*** Opening Record excerpts ***

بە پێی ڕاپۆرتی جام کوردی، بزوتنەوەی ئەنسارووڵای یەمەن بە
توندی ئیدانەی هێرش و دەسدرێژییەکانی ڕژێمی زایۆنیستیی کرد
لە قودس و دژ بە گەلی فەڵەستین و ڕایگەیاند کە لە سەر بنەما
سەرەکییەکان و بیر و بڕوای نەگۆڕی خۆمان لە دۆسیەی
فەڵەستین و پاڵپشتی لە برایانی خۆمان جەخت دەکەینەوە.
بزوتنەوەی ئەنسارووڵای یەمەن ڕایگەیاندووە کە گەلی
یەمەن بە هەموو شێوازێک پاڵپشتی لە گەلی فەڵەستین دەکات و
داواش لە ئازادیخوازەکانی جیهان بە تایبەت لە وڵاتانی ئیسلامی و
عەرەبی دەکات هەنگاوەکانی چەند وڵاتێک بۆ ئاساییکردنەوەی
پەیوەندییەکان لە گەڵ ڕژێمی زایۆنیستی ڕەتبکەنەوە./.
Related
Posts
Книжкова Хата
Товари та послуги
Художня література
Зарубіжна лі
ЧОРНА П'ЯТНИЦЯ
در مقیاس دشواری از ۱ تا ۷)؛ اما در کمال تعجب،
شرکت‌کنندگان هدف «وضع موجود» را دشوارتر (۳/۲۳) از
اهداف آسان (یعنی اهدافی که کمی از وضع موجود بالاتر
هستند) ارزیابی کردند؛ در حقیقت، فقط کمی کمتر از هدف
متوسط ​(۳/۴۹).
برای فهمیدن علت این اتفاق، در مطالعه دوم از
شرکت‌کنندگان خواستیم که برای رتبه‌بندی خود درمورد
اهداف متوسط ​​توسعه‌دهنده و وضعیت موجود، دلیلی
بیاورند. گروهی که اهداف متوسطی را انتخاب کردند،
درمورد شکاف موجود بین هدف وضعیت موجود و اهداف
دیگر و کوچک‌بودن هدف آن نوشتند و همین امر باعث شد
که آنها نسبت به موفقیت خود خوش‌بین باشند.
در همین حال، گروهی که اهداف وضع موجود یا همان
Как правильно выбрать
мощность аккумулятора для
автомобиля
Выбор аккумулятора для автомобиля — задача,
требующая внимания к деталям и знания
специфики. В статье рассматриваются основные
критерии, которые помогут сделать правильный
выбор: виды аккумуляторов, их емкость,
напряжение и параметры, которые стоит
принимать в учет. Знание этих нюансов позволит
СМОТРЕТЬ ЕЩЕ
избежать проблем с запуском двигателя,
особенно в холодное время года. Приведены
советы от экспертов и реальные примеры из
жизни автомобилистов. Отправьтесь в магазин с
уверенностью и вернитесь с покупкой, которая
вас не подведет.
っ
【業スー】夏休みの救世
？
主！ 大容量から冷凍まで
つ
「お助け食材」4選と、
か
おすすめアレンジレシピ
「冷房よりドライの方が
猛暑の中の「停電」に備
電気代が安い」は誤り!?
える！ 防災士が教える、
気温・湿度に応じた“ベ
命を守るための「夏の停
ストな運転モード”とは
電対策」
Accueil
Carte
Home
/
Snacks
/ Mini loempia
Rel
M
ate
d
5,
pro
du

*** Closing Record excerpts ***

Exercise aim → For this task, print the records again exactly as they appear.

Written solution →
بە پێی ڕاپۆرتی جام کوردی، بزوتنەوەی ئەنسارووڵای یەمەن بە
توندی ئیدانەی هێرش و دەسدرێژییەکانی ڕژێمی زایۆنیستیی کرد
لە قودس و دژ بە گەلی فەڵەستین و ڕایگەیاند کە لە سەر بنەما
سەرەکییەکان و بیر و بڕوای نەگۆڕی خۆمان لە دۆسیەی
فەڵەستین و پاڵپشتی لە برایانی خۆمان جەخت دەکەینەوە.
بزوتنەوەی ئەنسارووڵای یەمەن ڕایگەیاندووە کە گەلی
یەمەن بە هەموو شێوازێک پاڵپشتی لە گەلی فەڵەستین دەکات و
داواش لە ئازادیخوازەکانی جیهان بە تایبەت لە وڵاتانی ئیسلامی و
عەرەبی دەکات هەنگاوەکانی چەند وڵاتێک بۆ ئاساییکردنەوەی
پەیوەندییەکان لە گەڵ ڕژێمی زایۆنیستی ڕەتبکەنەوە./.
Related
Posts
Книжкова Хата
Товари та послуги
Художня література
Зарубіжна лі
ЧОРНА П'ЯТНИЦЯ
در مقیاس دشواری از ۱ تا ۷)؛ اما در کمال تعجب،
شرکت‌کنندگان هدف «وضع موجود» را دشوارتر (۳/۲۳) از
اهداف آسان (یعنی اهدافی که کمی از وضع موجود بالاتر
هستند) ارزیابی کردند؛ در حقیقت، فقط کمی کمتر از هدف
متوسط ​(۳/۴۹).
برای فهمیدن علت این اتفاق، در مطالعه دوم از
شرکت‌کنندگان خواستیم که برای رتبه‌بندی خود درمورد
اهداف متوسط ​​توسعه‌دهنده و وضعیت موجود، دلیلی
بیاورند. گروهی که اهداف متوسطی را انتخاب کردند،
درمورد شکاف موجود بین هدف وضعیت موجود و اهداف
دیگر و کوچک‌بودن هدف آن نوشتند و همین امر باعث شد
که آنها نسبت به موفقیت خود خوش‌بین باشند.
در همین حال، گروهی که اهداف وضع موجود یا همان
Как правильно выбрать
мощность аккумулятора для
автомобиля
Выбор аккумулятора для автомобиля — задача,
требующая внимания к деталям и знания
специфики. В статье рассматриваются основные
критерии, которые помогут сделать правильный
выбор: виды аккумуляторов, их емкость,
напряжение и параметры, которые стоит
принимать в учет. Знание этих нюансов позволит
СМОТРЕТЬ ЕЩЕ
избежать проблем с запуском двигателя,
особенно в холодное время года. Приведены
советы от экспертов и реальные примеры из
жизни автомобилистов. Отправьтесь в магазин с
уверенностью и вернитесь с покупкой, которая
вас не подведет.
っ
【業スー】夏休みの救世
？
主！ 大容量から冷凍まで
つ
「お助け食材」4選と、
か
おすすめアレンジレシピ
「冷房よりドライの方が
猛暑の中の「停電」に備
電気代が安い」は誤り!?
える！ 防災士が教える、
気温・湿度に応じた“ベ
命を守るための「夏の停
ストな運転モード”とは
電対策」
Accueil
Carte
Home
/
Snacks
/ Mini loempia
Rel
M
ate
d
5,
pro
du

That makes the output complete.